Copy out each line of the data that holds the word "boxes".

Information shown —

%%

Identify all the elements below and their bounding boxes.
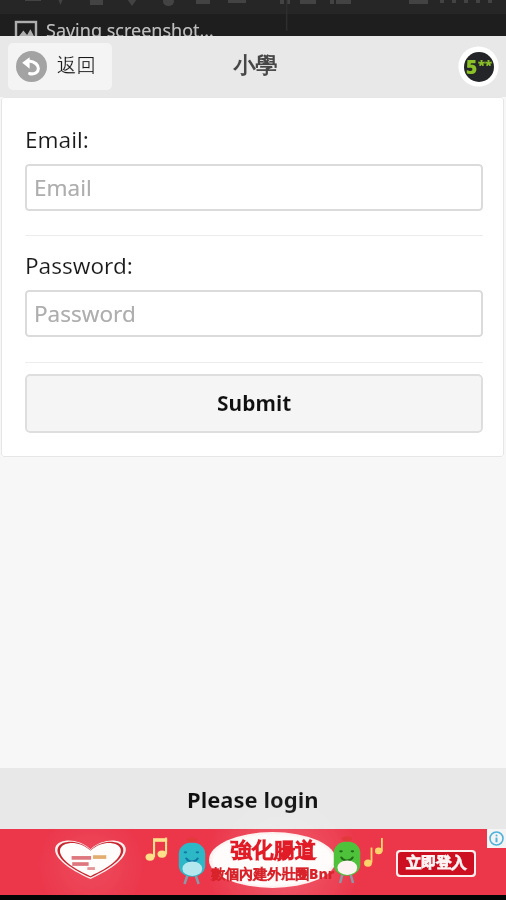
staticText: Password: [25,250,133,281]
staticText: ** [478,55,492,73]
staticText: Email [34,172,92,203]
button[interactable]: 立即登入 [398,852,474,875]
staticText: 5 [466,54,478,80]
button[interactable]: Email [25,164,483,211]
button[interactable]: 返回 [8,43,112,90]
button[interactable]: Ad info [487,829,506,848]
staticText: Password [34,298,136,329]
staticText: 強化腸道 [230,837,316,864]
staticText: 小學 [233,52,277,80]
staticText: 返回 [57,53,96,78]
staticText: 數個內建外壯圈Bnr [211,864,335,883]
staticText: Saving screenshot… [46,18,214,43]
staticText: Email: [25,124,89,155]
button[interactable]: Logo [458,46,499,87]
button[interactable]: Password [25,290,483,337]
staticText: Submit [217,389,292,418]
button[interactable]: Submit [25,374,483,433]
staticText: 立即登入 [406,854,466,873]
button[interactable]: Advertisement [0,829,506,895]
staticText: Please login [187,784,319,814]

%%
%%

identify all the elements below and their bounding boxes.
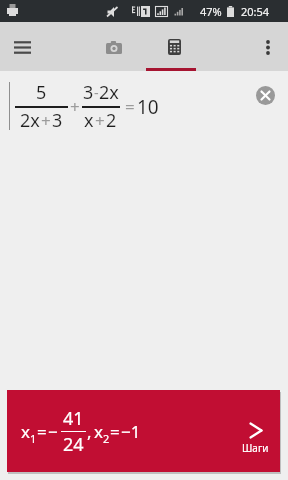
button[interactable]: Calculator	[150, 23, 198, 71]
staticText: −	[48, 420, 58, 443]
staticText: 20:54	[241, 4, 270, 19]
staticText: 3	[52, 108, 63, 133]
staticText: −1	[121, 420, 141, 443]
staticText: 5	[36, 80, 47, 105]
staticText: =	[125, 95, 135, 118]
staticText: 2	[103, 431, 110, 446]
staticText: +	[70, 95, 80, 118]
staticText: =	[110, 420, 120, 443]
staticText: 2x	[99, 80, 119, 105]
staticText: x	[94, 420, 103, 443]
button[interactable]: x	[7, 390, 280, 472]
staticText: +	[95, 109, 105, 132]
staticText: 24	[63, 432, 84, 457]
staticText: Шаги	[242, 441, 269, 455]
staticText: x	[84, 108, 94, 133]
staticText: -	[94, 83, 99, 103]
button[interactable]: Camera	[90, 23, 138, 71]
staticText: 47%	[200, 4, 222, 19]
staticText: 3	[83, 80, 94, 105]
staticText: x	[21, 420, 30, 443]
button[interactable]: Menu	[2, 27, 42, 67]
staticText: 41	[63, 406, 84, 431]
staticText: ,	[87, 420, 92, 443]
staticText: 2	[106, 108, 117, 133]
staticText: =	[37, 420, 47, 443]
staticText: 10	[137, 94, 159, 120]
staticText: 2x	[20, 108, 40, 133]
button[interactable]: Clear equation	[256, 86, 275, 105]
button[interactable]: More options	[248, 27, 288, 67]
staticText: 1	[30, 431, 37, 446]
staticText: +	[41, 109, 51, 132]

%%
%%

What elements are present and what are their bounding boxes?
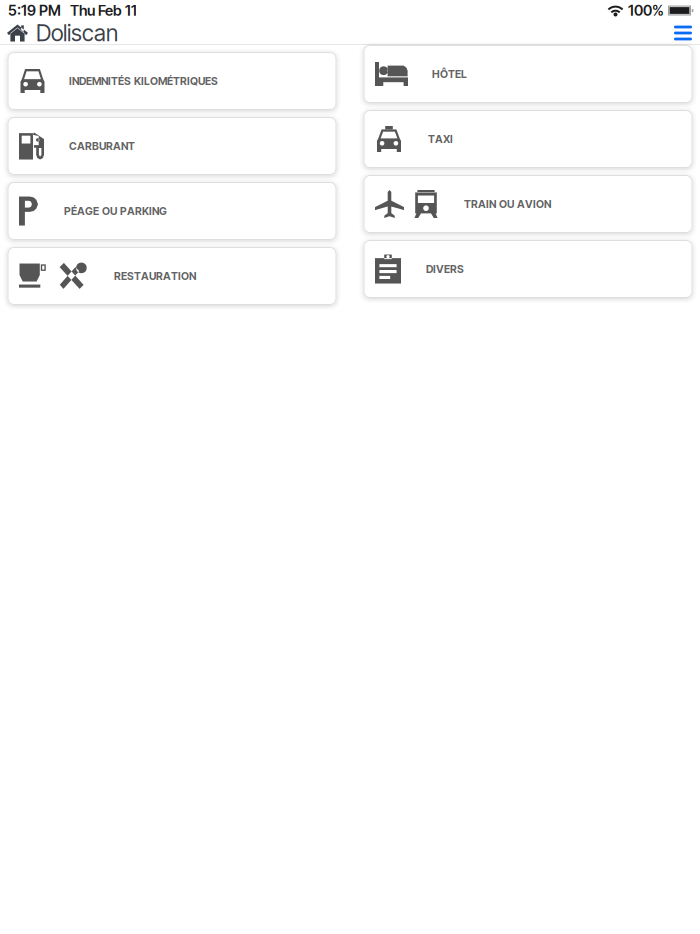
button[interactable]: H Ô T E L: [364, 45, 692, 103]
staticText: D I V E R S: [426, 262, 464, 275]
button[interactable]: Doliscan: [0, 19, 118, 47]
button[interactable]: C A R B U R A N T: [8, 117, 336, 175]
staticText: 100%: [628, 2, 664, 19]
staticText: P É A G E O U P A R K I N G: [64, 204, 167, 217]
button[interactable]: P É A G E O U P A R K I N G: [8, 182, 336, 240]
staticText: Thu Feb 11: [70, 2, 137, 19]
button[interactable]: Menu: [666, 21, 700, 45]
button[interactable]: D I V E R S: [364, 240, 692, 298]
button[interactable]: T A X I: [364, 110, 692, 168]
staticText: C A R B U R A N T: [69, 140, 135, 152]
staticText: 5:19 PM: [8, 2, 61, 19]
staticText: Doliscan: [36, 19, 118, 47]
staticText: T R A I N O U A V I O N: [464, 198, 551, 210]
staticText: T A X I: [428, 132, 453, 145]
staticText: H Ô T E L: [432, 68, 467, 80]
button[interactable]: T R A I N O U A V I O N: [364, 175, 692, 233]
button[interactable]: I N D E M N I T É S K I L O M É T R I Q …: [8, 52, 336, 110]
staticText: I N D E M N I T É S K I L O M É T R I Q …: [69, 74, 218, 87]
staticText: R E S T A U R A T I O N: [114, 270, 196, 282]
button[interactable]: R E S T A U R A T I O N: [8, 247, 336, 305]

%%

Exercise answer —
Identify all the elements below and their bounding boxes.
identify all the elements below and their bounding boxes.
What elements are present and what are their bounding boxes?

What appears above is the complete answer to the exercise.